**Problem:** Retype, exactly as they appear below, the lines between the line holding "rne ed esterne, Owatrol" and the line holding "ailes pour se soustraire", both ends included.
Entries shown section start
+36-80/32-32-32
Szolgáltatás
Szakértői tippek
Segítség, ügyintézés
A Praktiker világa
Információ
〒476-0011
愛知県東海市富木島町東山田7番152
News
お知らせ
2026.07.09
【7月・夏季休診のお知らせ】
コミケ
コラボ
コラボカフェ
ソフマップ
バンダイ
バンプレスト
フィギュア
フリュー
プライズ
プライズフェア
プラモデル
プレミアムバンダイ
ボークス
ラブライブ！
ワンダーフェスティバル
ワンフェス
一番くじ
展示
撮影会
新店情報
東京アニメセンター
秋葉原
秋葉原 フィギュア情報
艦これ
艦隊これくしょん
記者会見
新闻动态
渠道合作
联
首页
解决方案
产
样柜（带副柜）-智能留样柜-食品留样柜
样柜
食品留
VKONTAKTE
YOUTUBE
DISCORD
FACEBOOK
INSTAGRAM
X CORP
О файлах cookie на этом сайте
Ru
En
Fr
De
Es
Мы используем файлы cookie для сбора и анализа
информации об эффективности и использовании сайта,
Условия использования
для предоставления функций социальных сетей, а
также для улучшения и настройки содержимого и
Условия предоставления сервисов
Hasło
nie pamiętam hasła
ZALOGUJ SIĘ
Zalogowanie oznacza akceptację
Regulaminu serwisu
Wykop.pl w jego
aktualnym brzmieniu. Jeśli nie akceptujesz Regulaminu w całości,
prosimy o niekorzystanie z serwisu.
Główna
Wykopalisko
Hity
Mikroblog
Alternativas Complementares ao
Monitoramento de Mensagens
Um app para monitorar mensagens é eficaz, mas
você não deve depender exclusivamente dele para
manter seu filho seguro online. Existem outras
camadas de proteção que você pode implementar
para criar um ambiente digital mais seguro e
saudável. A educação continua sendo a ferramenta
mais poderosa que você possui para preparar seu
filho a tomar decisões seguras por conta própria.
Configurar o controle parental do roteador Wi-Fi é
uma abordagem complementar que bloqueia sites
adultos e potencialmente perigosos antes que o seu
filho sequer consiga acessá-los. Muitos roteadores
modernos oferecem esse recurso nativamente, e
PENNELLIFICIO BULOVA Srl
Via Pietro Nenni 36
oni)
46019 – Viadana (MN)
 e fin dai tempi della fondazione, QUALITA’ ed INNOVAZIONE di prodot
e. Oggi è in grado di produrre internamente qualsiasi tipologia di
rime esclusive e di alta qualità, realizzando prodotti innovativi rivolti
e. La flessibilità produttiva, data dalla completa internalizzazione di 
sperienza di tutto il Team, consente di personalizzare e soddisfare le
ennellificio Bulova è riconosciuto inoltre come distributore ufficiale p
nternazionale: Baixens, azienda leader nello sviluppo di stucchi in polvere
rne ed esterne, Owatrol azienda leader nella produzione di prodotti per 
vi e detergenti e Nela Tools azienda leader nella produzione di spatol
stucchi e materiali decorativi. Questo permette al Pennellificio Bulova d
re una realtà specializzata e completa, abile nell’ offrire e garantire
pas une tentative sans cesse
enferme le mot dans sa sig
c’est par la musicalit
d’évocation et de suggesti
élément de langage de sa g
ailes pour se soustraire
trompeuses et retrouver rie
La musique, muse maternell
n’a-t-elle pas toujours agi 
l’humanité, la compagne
Entries shown section end
**Expected answer:**
rne ed esterne, Owatrol azienda leader nella produzione di prodotti per 
vi e detergenti e Nela Tools azienda leader nella produzione di spatol
stucchi e materiali decorativi. Questo permette al Pennellificio Bulova d
re una realtà specializzata e completa, abile nell’ offrire e garantire
pas une tentative sans cesse
enferme le mot dans sa sig
c’est par la musicalit
d’évocation et de suggesti
élément de langage de sa g
ailes pour se soustraire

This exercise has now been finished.